*** Begin section ***
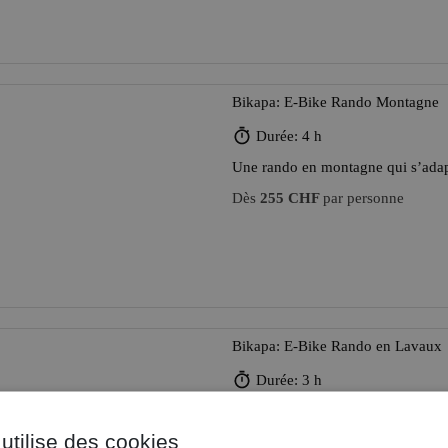
Bikapa: E-Bike Rando Montagne
Durée: 4 h
Une rando en montagne qui s’adapt
Dès
255 CHF
par personne
Bikapa: E-Bike Rando en Lavaux
Durée: 3 h
Une balade toute en souplesse au
utilise des cookies
Dès
255 CHF
par personne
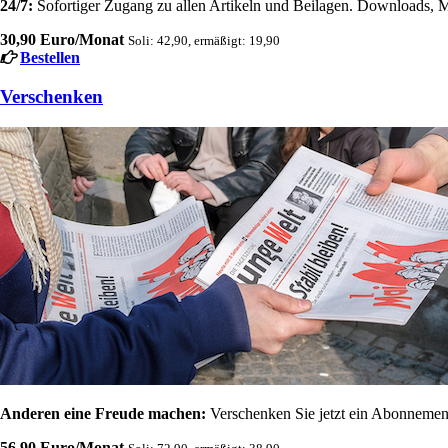
24/7:
Sofortiger Zugang zu allen Artikeln und Beilagen. Downloads, M
30,90 Euro/Monat
Soli: 42,90, ermäßigt: 19,90
Bestellen
Verschenken
Anderen eine Freude machen:
Verschenken Sie jetzt ein Abonnement
56,90 Euro/Monat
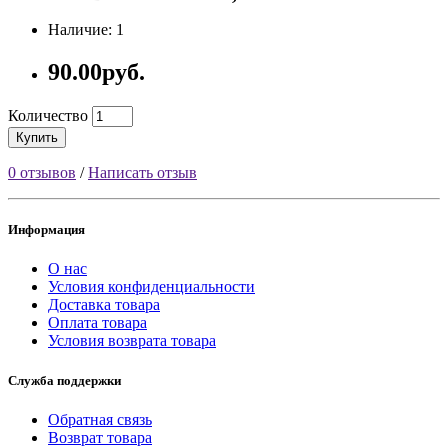
Наличие: 1
90.00руб.
Количество
Купить
0 отзывов
/
Написать отзыв
Информация
О нас
Условия конфиденциальности
Доставка товара
Оплата товара
Условия возврата товара
Служба поддержки
Обратная связь
Возврат товара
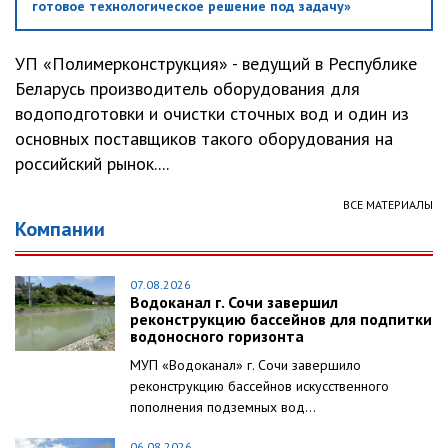
готовое технологическое решение под задачу»
УП «Полимерконструкция» - ведущий в Республике
Беларусь производитель оборудования для
водоподготовки и очистки сточных вод и один из
основных поставщиков такого оборудования на
российский рынок....
ВСЕ МАТЕРИАЛЫ
Компании
07.08.2026
Водоканал г. Сочи завершил
реконструкцию бассейнов для подпитки
водоносного горизонта
МУП «Водоканал» г. Сочи завершило
реконструкцию бассейнов искусственного
пополнения подземных вод...
06.08.2026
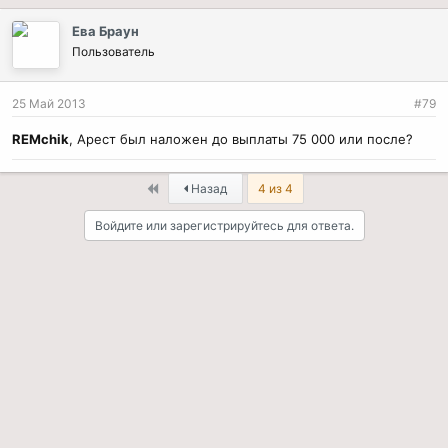
Ева Браун
Пользователь
25 Май 2013
#79
REMchik
, Арест был наложен до выплаты 75 000 или после?
First
Назад
4 из 4
Войдите или зарегистрируйтесь для ответа.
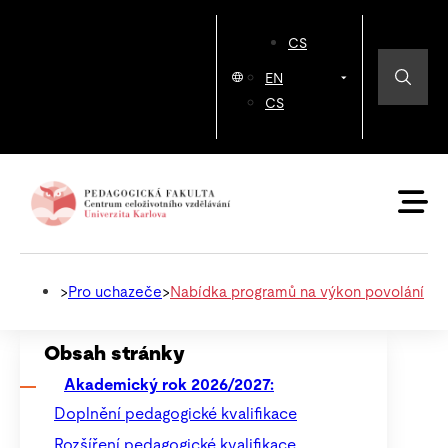
CS
EN
CS
>
Pro uchazeče
>
Nabídka programů na výkon povolání
Obsah stránky
Akademický rok 2026/2027:
Doplnění pedagogické kvalifikace
Rozšíření pedagogické kvalifikace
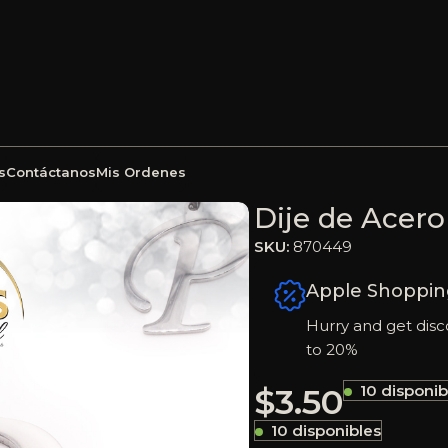
s
Contáctanos
Mis Ordenes
teado P – 870449
Dije de Acero
SKU:
870449
Apple Shoppin
Hurry and get disc
to 20%
$
3.50
10 disponib
10 disponibles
*** End section ***
WHAT YOU ARE ASKED TO DO:
From the first line of the records through the line containing "российский рынок....", please output exactly those lines and nothing more, leaving out the pictures.

ANSWER TO THE EXERCISE:
Bikapa: E-Bike Rando Montagne
Durée: 4 h
Une rando en montagne qui s’adapt
Dès
255 CHF
par personne
Bikapa: E-Bike Rando en Lavaux
Durée: 3 h
Une balade toute en souplesse au
utilise des cookies
Dès
255 CHF
par personne
24/7:
Sofortiger Zugang zu allen Artikeln und Beilagen. Downloads, M
30,90 Euro/Monat
Soli: 42,90, ermäßigt: 19,90
Bestellen
Verschenken
Anderen eine Freude machen:
Verschenken Sie jetzt ein Abonnement
56,90 Euro/Monat
Наличие: 1
90.00руб.
Количество
Купить
0 отзывов
/
Написать отзыв
Информация
О нас
Условия конфиденциальности
Доставка товара
Оплата товара
Условия возврата товара
Служба поддержки
Обратная связь
Возврат товара
готовое технологическое решение под задачу»
УП «Полимерконструкция» - ведущий в Республике
Беларусь производитель оборудования для
водоподготовки и очистки сточных вод и один из
основных поставщиков такого оборудования на
российский рынок....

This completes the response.